Penolakan Grok terhadap deleveraging wajar, namun keduanya melewatkan risiko timing. Jika earnings 29 Apr mengecewakan DAN harga lelang mobil bekas sudah berbalik (data tertunda 2‑3 minggu), Avis akan menabrak covenant sebelum hasil ATM masuk. Konsentrasi float kemudian menjadi liabilitas — SRS/Pentwater tak dapat menopang saham jika fundamental retak. Itu ‘widow‑maker’ yang ditandai Gemini, namun pemicunya bukan short covering; melainkan pelanggaran covenant.
"Risiko nyata adalah konsentrasi float 70% menciptakan skenario likuiditas sandera dimana setiap penjualan besar atau rebalancing oleh SRS/Pentwater dapat menghapus rally relief dan memaksa jalur deleveraging terlepas dari earnings jangka pendek."

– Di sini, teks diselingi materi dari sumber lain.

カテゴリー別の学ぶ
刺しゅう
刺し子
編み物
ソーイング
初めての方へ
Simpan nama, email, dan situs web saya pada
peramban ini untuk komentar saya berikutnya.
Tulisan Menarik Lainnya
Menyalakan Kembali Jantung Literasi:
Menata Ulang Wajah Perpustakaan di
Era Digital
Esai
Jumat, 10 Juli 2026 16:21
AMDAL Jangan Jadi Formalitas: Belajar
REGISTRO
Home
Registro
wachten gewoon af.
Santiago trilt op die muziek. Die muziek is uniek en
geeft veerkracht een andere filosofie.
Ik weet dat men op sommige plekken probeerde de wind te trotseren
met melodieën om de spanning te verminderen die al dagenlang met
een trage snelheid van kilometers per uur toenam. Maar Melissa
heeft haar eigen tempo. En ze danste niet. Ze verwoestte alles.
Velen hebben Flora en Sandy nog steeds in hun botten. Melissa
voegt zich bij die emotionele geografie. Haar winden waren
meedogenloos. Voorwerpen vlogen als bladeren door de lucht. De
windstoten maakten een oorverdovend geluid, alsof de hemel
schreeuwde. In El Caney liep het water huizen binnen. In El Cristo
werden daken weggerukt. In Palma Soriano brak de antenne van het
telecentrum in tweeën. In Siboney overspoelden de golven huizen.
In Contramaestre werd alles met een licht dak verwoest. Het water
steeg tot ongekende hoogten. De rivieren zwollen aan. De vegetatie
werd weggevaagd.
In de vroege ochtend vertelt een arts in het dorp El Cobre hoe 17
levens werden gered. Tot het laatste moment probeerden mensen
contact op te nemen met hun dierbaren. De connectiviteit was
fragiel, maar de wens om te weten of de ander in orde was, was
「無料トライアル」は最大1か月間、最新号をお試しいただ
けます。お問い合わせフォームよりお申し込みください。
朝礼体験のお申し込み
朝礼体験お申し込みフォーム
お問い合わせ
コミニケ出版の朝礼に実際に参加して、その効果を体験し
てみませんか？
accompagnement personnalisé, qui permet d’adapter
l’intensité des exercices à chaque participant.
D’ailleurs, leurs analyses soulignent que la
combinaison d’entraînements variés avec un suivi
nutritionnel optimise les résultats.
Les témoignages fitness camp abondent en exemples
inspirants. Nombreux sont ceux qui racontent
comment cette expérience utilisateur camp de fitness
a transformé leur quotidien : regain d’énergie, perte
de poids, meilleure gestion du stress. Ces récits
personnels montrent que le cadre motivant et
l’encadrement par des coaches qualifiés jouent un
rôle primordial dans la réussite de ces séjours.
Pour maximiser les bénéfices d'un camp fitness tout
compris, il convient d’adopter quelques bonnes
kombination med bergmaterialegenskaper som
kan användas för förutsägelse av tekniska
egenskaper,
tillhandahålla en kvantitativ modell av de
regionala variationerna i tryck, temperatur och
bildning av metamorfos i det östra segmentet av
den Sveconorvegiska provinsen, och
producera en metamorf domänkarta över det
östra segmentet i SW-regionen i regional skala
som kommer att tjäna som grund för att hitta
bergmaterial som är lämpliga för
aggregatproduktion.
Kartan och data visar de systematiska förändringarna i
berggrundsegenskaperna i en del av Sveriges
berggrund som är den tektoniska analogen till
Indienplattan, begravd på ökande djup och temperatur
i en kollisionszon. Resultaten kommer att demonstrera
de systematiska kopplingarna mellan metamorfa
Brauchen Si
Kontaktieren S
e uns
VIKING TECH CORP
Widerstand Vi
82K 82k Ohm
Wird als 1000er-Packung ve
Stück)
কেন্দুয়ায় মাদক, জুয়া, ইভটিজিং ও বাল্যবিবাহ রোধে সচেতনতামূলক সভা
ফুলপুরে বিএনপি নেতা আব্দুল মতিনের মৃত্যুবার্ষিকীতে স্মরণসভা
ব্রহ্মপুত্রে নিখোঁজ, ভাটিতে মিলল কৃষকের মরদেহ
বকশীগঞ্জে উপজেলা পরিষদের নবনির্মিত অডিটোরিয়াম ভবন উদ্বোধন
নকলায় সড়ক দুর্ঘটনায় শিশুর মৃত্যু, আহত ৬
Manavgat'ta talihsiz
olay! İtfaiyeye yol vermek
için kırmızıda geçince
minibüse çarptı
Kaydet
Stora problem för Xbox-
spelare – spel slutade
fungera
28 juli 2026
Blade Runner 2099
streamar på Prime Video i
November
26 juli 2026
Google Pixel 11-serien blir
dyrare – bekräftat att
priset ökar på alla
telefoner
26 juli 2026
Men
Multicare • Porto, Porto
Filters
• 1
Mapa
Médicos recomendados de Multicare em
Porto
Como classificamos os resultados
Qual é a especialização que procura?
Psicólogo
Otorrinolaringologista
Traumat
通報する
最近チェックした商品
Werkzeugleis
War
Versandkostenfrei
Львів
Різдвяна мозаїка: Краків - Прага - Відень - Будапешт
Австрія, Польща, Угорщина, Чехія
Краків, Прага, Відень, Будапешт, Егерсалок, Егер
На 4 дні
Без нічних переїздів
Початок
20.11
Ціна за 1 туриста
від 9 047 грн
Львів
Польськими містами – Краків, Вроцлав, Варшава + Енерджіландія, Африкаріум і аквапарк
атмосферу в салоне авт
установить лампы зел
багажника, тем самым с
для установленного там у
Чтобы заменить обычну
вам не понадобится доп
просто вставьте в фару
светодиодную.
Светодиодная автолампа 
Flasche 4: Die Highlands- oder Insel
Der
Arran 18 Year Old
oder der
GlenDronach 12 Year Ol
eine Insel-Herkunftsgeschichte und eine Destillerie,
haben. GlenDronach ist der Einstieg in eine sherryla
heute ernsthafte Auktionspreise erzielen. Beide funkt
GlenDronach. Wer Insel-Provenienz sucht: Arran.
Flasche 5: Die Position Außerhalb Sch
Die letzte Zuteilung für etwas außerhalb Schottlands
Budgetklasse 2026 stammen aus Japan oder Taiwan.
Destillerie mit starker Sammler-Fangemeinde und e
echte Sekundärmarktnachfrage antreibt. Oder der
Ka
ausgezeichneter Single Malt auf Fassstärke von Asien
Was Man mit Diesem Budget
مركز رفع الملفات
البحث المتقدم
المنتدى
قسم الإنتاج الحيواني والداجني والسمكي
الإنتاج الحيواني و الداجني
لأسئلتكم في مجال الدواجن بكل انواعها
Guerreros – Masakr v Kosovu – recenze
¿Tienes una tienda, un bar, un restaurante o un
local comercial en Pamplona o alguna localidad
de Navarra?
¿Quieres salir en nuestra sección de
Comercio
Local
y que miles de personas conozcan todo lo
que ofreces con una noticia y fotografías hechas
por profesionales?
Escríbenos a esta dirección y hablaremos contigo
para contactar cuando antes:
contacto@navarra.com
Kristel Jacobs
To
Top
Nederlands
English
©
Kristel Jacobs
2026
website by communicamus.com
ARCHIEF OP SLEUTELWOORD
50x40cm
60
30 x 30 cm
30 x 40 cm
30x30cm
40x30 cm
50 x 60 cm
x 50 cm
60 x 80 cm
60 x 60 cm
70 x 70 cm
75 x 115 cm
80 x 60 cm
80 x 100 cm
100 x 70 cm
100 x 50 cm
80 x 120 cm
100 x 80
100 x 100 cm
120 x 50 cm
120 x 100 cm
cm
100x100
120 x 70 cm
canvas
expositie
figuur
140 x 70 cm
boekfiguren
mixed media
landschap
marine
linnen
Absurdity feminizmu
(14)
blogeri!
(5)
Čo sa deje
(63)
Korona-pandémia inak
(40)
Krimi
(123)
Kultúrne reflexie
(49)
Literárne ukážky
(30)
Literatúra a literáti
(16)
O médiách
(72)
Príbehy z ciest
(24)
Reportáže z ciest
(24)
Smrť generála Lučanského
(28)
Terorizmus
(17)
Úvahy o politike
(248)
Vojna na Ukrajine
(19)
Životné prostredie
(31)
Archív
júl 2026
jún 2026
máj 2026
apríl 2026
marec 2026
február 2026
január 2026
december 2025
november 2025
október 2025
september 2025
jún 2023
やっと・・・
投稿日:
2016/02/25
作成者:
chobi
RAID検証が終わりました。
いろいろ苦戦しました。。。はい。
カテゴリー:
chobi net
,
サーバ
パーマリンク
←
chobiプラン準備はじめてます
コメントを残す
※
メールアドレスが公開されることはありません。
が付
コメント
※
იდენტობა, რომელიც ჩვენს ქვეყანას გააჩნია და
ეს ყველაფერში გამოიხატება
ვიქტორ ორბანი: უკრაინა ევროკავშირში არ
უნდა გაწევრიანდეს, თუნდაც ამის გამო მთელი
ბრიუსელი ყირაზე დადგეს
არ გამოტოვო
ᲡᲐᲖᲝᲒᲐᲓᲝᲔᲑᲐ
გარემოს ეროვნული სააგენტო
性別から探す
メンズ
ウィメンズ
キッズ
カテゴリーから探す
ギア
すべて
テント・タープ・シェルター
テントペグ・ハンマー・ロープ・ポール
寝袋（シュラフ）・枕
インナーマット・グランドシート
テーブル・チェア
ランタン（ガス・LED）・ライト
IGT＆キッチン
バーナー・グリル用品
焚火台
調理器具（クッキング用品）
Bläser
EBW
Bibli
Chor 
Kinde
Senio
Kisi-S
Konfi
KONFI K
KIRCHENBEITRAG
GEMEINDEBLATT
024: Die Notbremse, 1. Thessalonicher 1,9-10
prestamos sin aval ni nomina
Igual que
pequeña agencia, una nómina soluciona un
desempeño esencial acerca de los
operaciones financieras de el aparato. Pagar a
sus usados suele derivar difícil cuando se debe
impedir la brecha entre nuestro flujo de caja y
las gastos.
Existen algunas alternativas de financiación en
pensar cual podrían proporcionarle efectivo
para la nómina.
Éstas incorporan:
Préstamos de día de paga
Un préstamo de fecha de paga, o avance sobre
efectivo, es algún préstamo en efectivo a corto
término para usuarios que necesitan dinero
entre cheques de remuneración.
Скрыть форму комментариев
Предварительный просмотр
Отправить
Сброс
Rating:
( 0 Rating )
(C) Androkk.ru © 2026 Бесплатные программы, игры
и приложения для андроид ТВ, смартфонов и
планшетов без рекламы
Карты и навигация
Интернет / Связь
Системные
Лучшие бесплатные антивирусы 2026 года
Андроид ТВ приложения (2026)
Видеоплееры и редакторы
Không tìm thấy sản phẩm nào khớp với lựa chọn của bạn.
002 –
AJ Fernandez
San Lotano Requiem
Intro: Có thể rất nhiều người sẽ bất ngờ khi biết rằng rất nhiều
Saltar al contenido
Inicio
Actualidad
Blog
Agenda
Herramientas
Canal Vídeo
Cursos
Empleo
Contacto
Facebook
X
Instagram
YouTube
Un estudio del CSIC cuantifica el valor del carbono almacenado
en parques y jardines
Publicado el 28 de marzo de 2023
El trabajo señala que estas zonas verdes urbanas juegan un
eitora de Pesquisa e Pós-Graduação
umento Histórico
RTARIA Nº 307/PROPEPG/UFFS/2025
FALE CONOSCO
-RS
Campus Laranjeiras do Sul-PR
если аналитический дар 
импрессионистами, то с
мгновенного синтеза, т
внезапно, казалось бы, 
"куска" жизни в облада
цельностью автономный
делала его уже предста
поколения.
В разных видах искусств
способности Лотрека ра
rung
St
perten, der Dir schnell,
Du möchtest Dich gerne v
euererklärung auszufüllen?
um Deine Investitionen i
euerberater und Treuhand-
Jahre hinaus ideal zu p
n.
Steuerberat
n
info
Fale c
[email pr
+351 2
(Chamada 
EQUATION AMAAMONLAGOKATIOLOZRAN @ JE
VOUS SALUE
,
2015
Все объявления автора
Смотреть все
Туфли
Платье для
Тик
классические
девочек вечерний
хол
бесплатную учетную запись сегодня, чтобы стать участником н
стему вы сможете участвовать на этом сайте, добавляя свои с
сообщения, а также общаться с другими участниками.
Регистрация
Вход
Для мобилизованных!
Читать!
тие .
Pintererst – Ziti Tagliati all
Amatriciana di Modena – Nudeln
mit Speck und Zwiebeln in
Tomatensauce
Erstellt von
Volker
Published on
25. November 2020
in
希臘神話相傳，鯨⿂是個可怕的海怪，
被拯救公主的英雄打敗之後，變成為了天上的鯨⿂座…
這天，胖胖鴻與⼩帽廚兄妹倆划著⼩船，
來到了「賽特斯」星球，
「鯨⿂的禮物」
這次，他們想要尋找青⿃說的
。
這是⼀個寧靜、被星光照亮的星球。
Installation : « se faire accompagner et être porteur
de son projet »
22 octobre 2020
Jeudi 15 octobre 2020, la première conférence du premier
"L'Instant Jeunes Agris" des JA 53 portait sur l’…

Sudut pandang covenant risk Claude adil, namun cacat utama adalah konsentrasi float: ~70% dimiliki dua firma. Bahkan dengan Q1 yang baik atau ATM yang ditunda, saham menjadi sandera pada rebalancing SRS/Pentwater. Penjualan besar tunggal atau tekanan re‑leverage dapat memicu likuiditas crunch, menghapus rally relief dan memaksa jalur deleveraging yang menenggelamkan upside meski dinamika mobil bekas membaik.
Keputusan Panel
Konsensus TercapaiKonsensus panel adalah bahwa Avis Budget Group (CAR) tetap permainan berisiko tinggi, volatilitas tinggi karena konsentrasi float ekstrem, earnings yang akan datang, dan potensi dilusi dari penawaran ATM. Skenario ‘widow‑maker’, di mana fundamental retak dan short institusional dipaksa menutup, menjadi kekhawatiran signifikan.
Potensi penciptaan nilai jangka panjang jika manajemen menggunakan hasil ATM untuk deleveraging neraca, meningkatkan profil solvabilitas perusahaan.
Pelanggaran covenant yang dipicu earnings mengecewakan dan pelunasan harga mobil bekas, mengarah pada likuiditas crunch dan potensi crash saham.